Newborns — Newborns rather than the pregnant women themselves suffer the serious effects of infection in pregnancy.
Persons with weakened immune systems.
Persons with cancer, diabetes, or kidney disease.
Persons with AIDS — They are almost 300 times more likely to get listeriosis than people with normal immune systems.
Persons who take glucocorticosteroid medications (cortisone).
The elderly. Healthy adults and children occasionally get infected with Listeria, but they rarely become seriously ill.


What are the Symptoms?
A person with listeriosis has fever, muscle aches, and sometimes gastrointestinal symptoms such as nausea or diarrhea. If infection spreads to the nervous system, symptoms such as headache, stiff neck, confusion, loss of balance, or convulsions can occur.
Infected pregnant women may experience only mild, flu-like illnesses; however, infections during pregnancy can lead to miscarriage or stillbirth, premature delivery, or infection of the newborn.
How is it Transmitted?
Listeria prefers cold and/or wet places including refrigeration and air handling systems; it thrives in dairy products including soft cheeses, deli meats, hot dogs and food processing plants. Listeria is found in soil and water.
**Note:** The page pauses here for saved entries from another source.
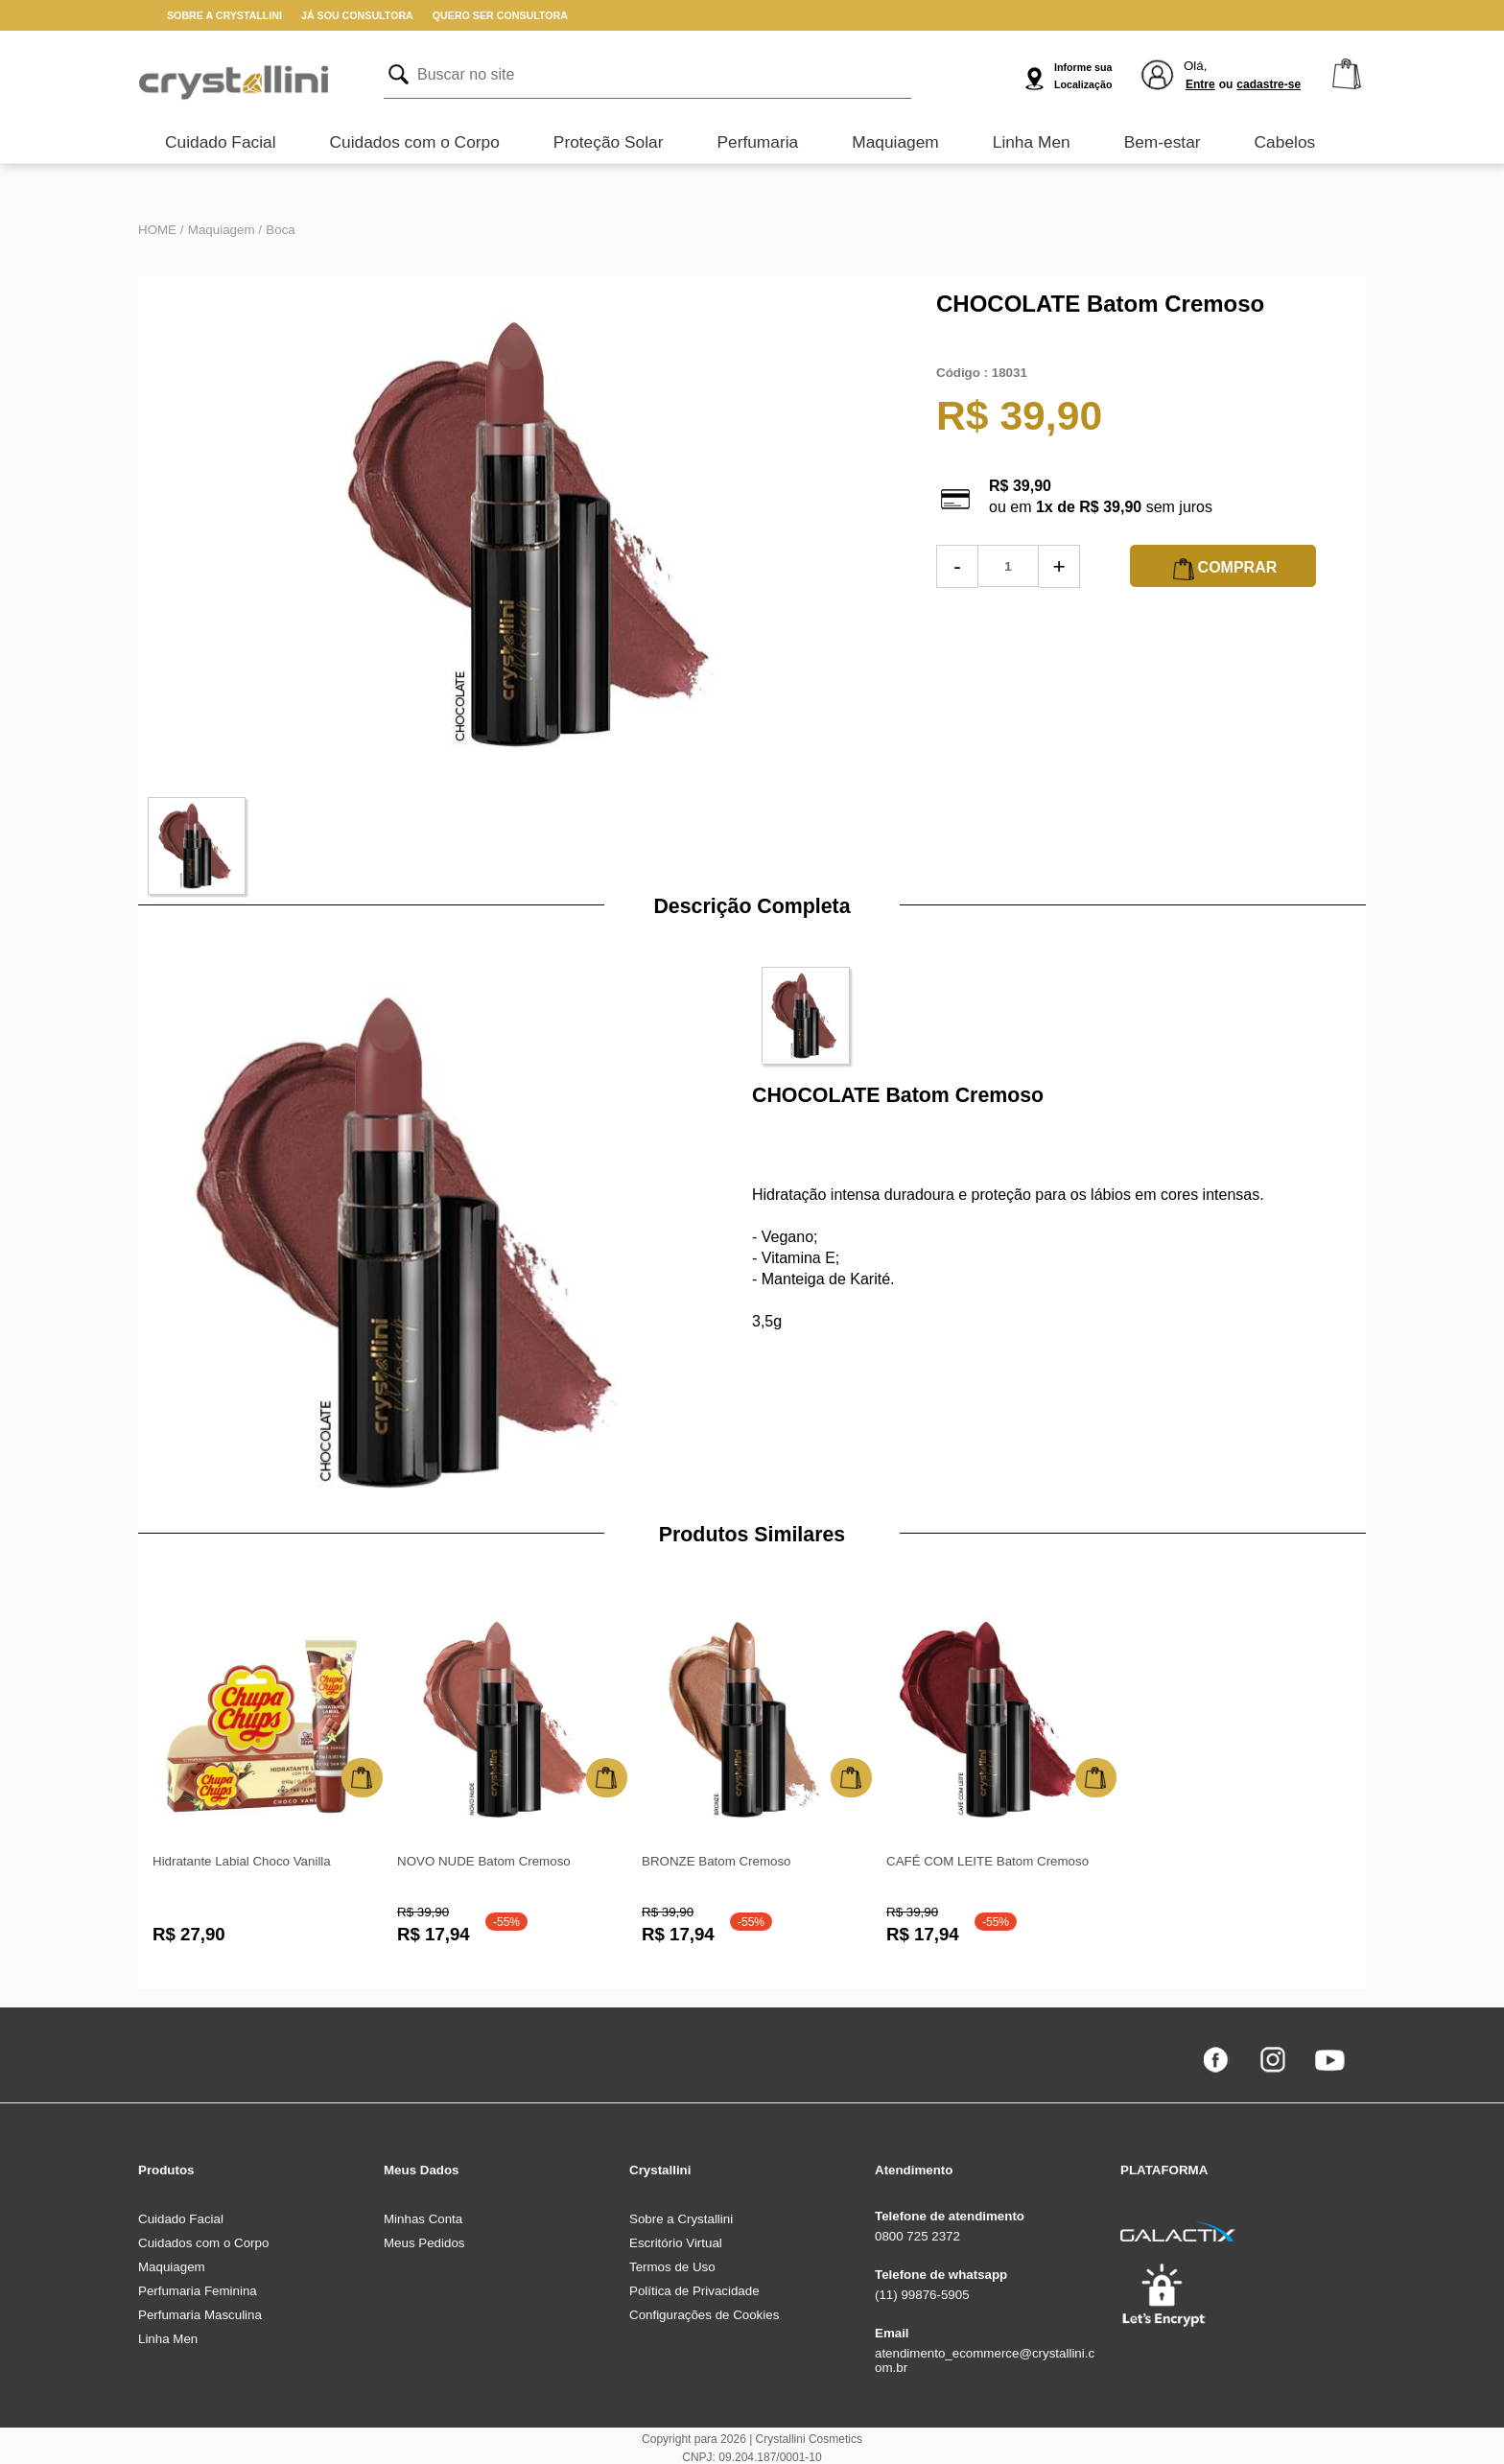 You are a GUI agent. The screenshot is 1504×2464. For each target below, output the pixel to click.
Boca (280, 230)
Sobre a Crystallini (681, 2219)
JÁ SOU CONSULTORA (357, 15)
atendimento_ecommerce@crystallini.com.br (984, 2360)
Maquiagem (895, 142)
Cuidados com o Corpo (415, 142)
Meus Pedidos (424, 2243)
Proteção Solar (608, 142)
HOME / (160, 230)
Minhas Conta (423, 2219)
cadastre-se (1268, 84)
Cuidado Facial (220, 142)
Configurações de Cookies (704, 2315)
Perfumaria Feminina (197, 2291)
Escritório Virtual (675, 2243)
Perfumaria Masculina (200, 2315)
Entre (1200, 84)
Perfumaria (757, 142)
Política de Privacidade (694, 2291)
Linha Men (1031, 142)
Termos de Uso (672, 2267)
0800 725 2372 (917, 2236)
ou (1226, 84)
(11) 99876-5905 (922, 2295)
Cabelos (1285, 142)
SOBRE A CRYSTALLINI (224, 15)
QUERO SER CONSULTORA (500, 15)
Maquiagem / (225, 230)
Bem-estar (1162, 142)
Vegetables can become contaminated from the soil or from manure used as fertilizer. Animals can carry the bacterium without appearing ill and can contaminate foods of animal origin such as meats and dairy products. Listeria has been found in a variety of raw foods, such as uncooked meats and vegetables, as well as in processed food that become contaminated after processing, such as cold cuts at the deli counter. Unpasteurized (raw) milk or foods made from unpasteurized milk may contain the bacterium.
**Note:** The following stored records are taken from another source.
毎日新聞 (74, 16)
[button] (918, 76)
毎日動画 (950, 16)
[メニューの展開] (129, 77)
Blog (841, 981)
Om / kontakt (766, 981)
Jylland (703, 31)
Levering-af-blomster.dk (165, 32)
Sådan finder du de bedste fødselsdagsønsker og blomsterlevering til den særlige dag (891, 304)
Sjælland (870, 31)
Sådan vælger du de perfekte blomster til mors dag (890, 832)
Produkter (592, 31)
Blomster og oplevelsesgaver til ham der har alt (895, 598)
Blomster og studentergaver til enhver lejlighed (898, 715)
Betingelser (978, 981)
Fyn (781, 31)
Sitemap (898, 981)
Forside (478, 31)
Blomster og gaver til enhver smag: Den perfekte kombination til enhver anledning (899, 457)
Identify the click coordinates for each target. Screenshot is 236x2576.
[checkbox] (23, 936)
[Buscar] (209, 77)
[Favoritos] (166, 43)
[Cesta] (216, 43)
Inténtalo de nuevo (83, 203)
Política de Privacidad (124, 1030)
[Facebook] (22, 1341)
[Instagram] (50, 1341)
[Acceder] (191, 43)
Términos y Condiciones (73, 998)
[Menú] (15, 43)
Pasteurization and cooking kills Listeria; However, in certain ready-to-eat foods such as hot dogs and deli meats, contamination may occur after cooking but before packaging.
Which Foods Might Contain Listeria?
Listeria has been found in the following foods: raw milk, supposedly pasteurized fluid milk, cheeses (particularly soft ripened varieties), ice cream, raw vegetable, fermented raw meat sausages, raw and cooked poultry, raw meats (all types), and has also been found in, raw and smoked fish.
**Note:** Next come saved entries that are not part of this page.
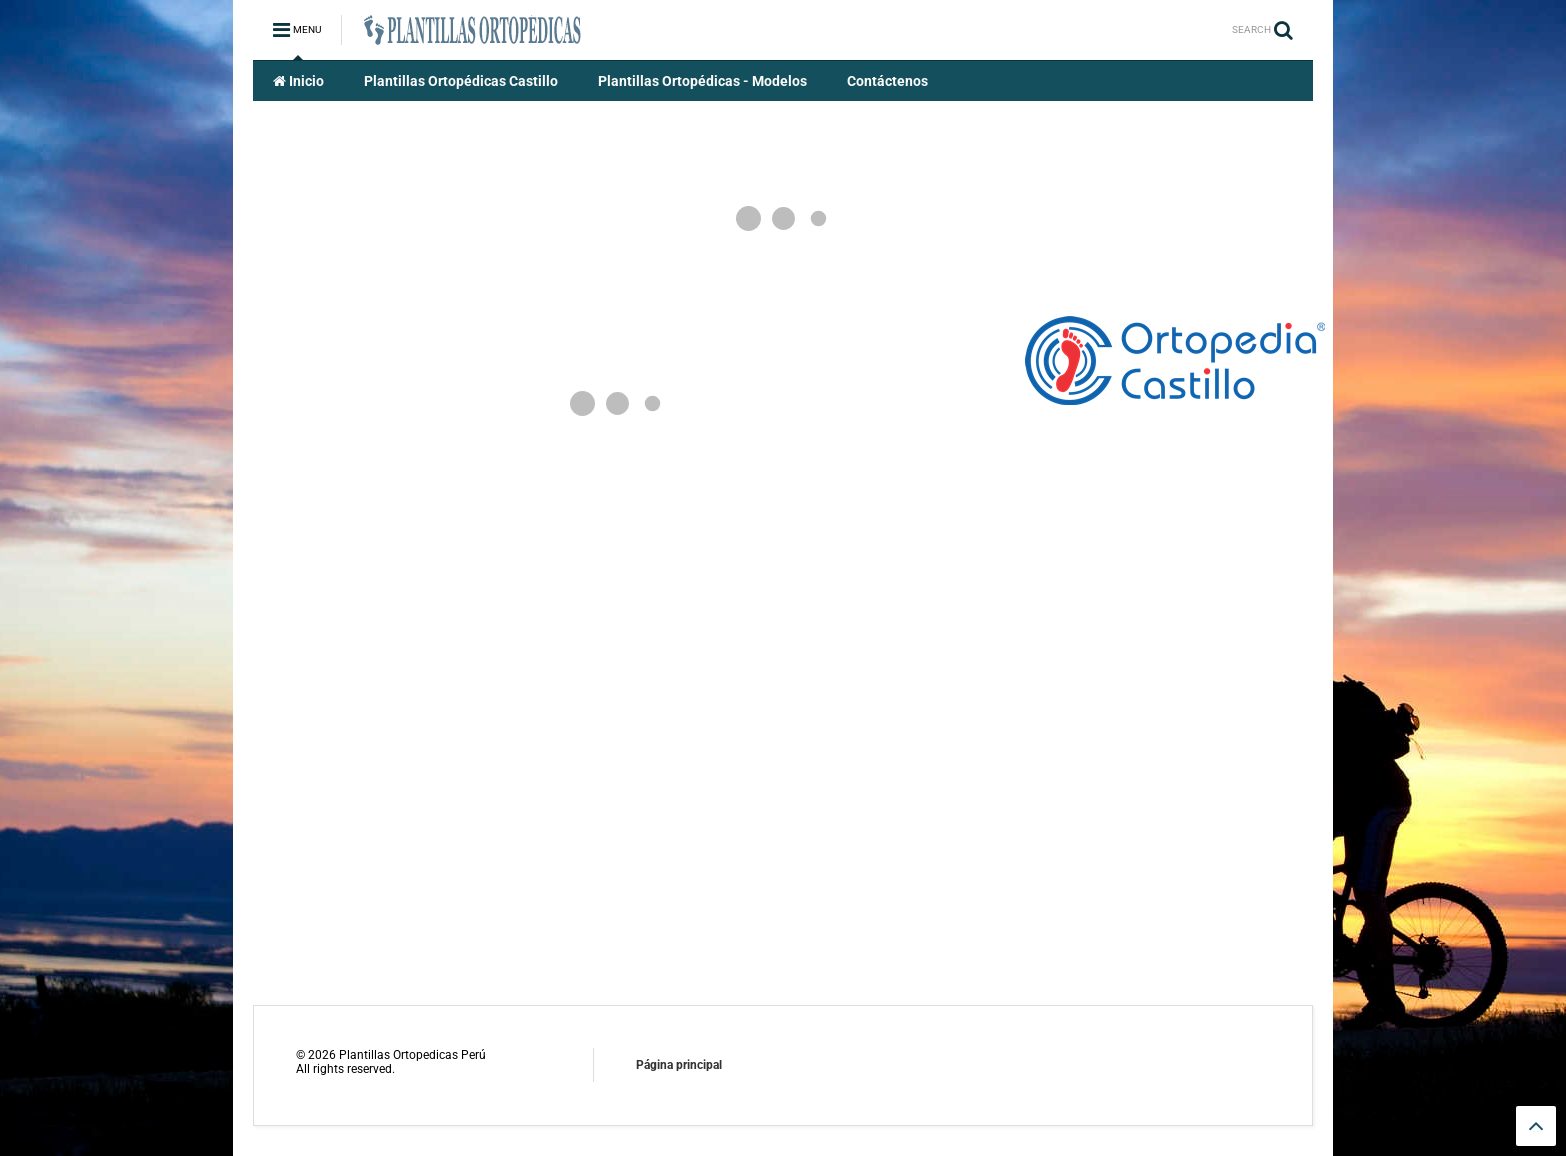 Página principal (679, 1065)
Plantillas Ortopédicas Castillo (461, 81)
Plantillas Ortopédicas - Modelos (702, 81)
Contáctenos (887, 81)
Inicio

If I’m Infected, How Long Before I Get Sick?
The incubation period varies; symptoms might occur 3-70 days following a single exposure to an implicated product. The estimated average incubation is 3 weeks.
How Do I Avoid Listeria?
Thoroughly cook raw food from animal sources, such as beef, pork or poultry.
Separate raw meat, poultry, and seafood from vegetables and cooked or ready-to-eat foods.
Wash hands, knives and cutting boards after handling raw foods.
Wash uncooked vegetables thoroughly before eating.
Do not drink unpasteurized (raw) milk.
Refrigerate perishable items that are precooked or ready-to-eat at 40F or below and consume as soon as possible or freeze — ìWhen in doubt, throw it out”.